Unfortunately, this story got its legs broken by the very reporters who told it. The following January, the Governor’s father-in-law, Alderman Dick Mell, angry with him over a landfill deal, called him out for that and added that he had been “granting plum appointments in exchange for $50,000 campaign contributions.”

From that point forward, the reporters (both Trib and Sun-Times) retold this selling seats story as though it had originated with Mell’s accusation. That turned it into a family feud story and not so much a corruption story.

Most weren’t following this closely. Those happy with the Governor for expanding health insurance for the working poor (albeit without the approval of the legislature) and other labor and human services changes said they were suffering Stockholm Syndrome. Many knew the swirling and growing roster of allegations were true, but none would denounce him because, to them, he was still better than any Republican.
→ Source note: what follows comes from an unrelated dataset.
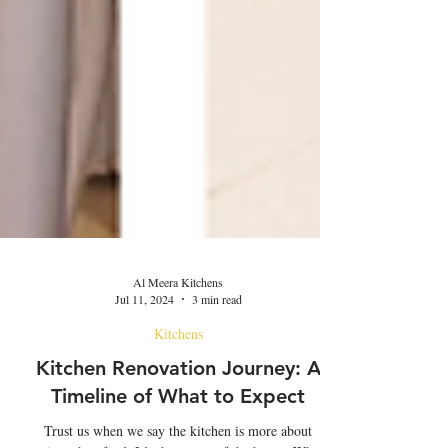
Al Meera Kitchens
Jul 11, 2024
3 min read
Kitchens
And no Dem could touch him because by then Blagojevich had been paid to play in the tens of millions, many of which were in the $25,000 plus amount.

The press may have messed up the selling seats story (did they think the Jerry Springer-like family drama was hotter than fraud?), but the voters didn’t care. Sadly, in both elections, the issue of corruption was so far down on the voters’ priority list that it landed somewhere after highway tolls.

With the national and internation embarrassment Illinois has suffered since the arrest, might these priorities shift -- and even stayed shifted until real reform is achieved?